Cette distinction change tout.
Car ce qui est imposé, ce n’est pas la richesse, mais le revenu.
Or, une action qui prend de la valeur n’est pas un revenu tant qu’elle n’est pas vendue. Ce gain est déclaré non réalisé. Il peut représenter des milliards, sans générer un seul dollar d’impôt.
C’est ici que se trouve le cœur du système.
Prenons le cas de Jeff Bezos. Pendant des années, son salaire officiel chez Amazon était d’environ 81 840 dollars par an, un revenu relativement modeste pour l’un des hommes les plus riches du monde. Sa véritable richesse provenait de ses actions Amazon, dont la valeur a explosé.
Mais tant qu’il ne vend pas ces actions, il ne paie pas d’impôt sur cette croissance.
Et s’il a besoin d’argent ?
Il emprunte.
Les ultrariches peuvent utiliser leurs actions comme garantie auprès des banques. En échange, ils obtiennent des prêts importants, souvent à des conditions avantageuses. Ces prêts ne sont pas considérés comme un revenu ; ils ne sont donc pas imposés.

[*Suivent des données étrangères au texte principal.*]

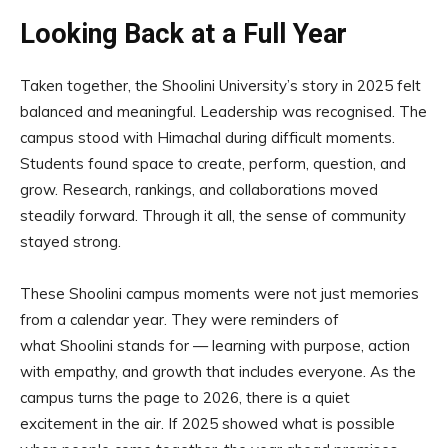
Looking Back at a Full Year
Taken together, the Shoolini University’s story in 2025 felt
balanced and meaningful. Leadership was recognised. The
campus stood with Himachal during difficult moments.
Students found space to create, perform, question, and
grow. Research, rankings, and collaborations moved
steadily forward. Through it all, the sense of community
stayed strong.
These Shoolini campus moments were not just memories
from a calendar year. They were reminders of
what Shoolini stands for — learning with purpose, action
with empathy, and growth that includes everyone. As the
campus turns the page to 2026, there is a quiet
excitement in the air. If 2025 showed what is possible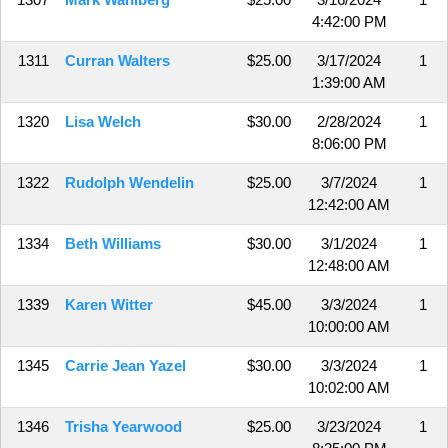
4:42:00 PM
1311
Curran Walters
$25.00
3/17/2024
1
1:39:00 AM
1320
Lisa Welch
$30.00
2/28/2024
1
8:06:00 PM
1322
Rudolph Wendelin
$25.00
3/7/2024
1
12:42:00 AM
1334
Beth Williams
$30.00
3/1/2024
1
12:48:00 AM
1339
Karen Witter
$45.00
3/3/2024
1
10:00:00 AM
1345
Carrie Jean Yazel
$30.00
3/3/2024
1
10:02:00 AM
1346
Trisha Yearwood
$25.00
3/23/2024
1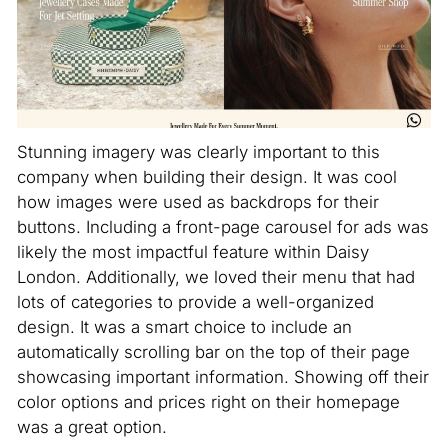
Stunning imagery was clearly important to this
company when building their design. It was cool
how images were used as backdrops for their
buttons. Including a front-page carousel for ads was
likely the most impactful feature within Daisy
London. Additionally, we loved their menu that had
lots of categories to provide a well-organized
design. It was a smart choice to include an
automatically scrolling bar on the top of their page
showcasing important information. Showing off their
color options and prices right on their homepage
was a great option.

Comme l’a révélé ProPublica, une organisation américaine de journalisme d’enquête indépendante et à but non lucratif, spécialisée dans l’analyse de données publiques et fiscales :
« The tax code is structured to capture income, not wealth. »
Le résultat est simple : une fortune peut croître de plusieurs milliards de dollars, tandis que son détenteur finance son train de vie sans jamais générer de revenus imposables.
L’économiste français Gabriel Zucman, spécialiste des inégalités et de la fiscalité internationale, résume ainsi le problème :
« Les milliardaires peuvent organiser leur patrimoine de manière à ne presque jamais apparaître comme ayant un revenu imposable. »
Dans ses travaux, il souligne que les systèmes fiscaux modernes ont été conçus pour taxer le travail et les revenus, mais beaucoup moins efficacement la richesse accumulée sous forme d’actifs.
Ce modèle est parfois résumé par une formule : « buy, borrow, die » ; « acheter, emprunter, transmettre ».
Dans certains cas, les dettes sont continûment refinancées. À la mort, les actifs peuvent bénéficier d’un ajustement fiscal, ce qui réduit fortement l’impôt sur les gains accumulés.
Le système n’est pas illégal ; il est simplement optimisé.
Et il est extrêmement efficace.
Selon ProPublica, entre 2014 et 2018, les 25 Américains les plus riches ont vu leur fortune augmenter de 401 milliards de dollars, tout en payant environ 3,4 % d’impôt effectif sur cette croissance.
À l’échelle mondiale, l’Observatoire fiscal de l’Union européenne estime que les milliardaires paient entre 0 % et 0,5 % d’impôt annuel sur leur richesse réelle.
Autrement dit, plus la richesse est élevée, plus elle peut échapper à la logique fiscale classique.
Face à cette réalité, les gouvernements cherchent des solutions.
Aux Pays-Bas, une réforme majeure prévue pour 2028 vise à taxer les rendements réels des actifs financiers, et non pas des rendements théoriques. L’objectif est clair : rapprocher l’impôt de la richesse effectivement détenue.
Aux États-Unis, le débat devient politique. À New York, le maire Zohran Mamdani plaide pour une contribution accrue des plus riches afin de financer les services publics dans une ville marquée par des inégalités croissantes.
Mais ces solutions posent des défis majeurs : comment évaluer des actifs non vendus ? Comment éviter la fuite des capitaux ? Jusqu’où peut-on taxer sans freiner l’investissement ?
Le problème est plus profond.
Le système fiscal actuel fonctionne, mais pour une économie qui n’existe plus.
Il a été conçu pour taxer le travail, les salaires, les revenus ; pas pour capter une richesse qui s’accumule en silence, dans des actifs qui ne sont jamais vendus.
Aujourd’hui, une part croissante de la richesse ne se mesure plus par le revenu.
Et l’impôt, lui, continue de regarder ailleurs.
La question n’est donc plus seulement de savoir si les ultrariches paient leur juste part.
Mais si le système est encore capable de voir la richesse telle qu’elle existe réellement.